* _Given entries_:
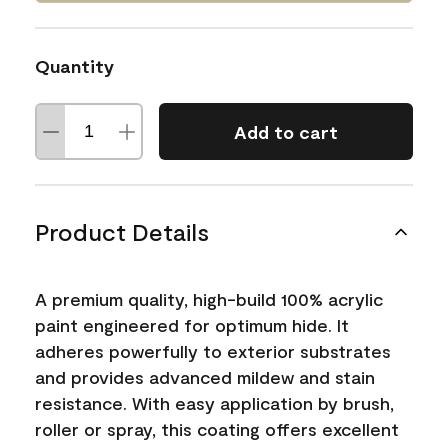
Quantity
Add to cart
Product Details
A premium quality, high-build 100% acrylic
paint engineered for optimum hide. It
adheres powerfully to exterior substrates
and provides advanced mildew and stain
resistance. With easy application by brush,
roller or spray, this coating offers excellent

* _Problem_: Can you retype every record above exactly, leaving out the pictures?

* _Completed task_:
Quantity
Add to cart
Product Details
A premium quality, high-build 100% acrylic
paint engineered for optimum hide. It
adheres powerfully to exterior substrates
and provides advanced mildew and stain
resistance. With easy application by brush,
roller or spray, this coating offers excellent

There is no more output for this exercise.